Required action - Would you please write out each of the entries below exactly, omitting pictures?
========
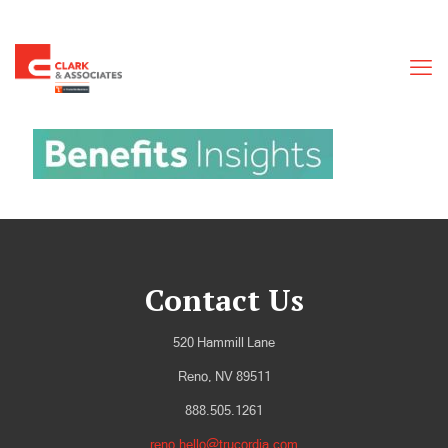
Contact Us
520 Hammill Lane
Reno, NV 89511
888.505.1261
reno.hello@trucordia.com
========
Problem solution -
Contact Us
520 Hammill Lane
Reno, NV 89511
888.505.1261
reno.hello@trucordia.com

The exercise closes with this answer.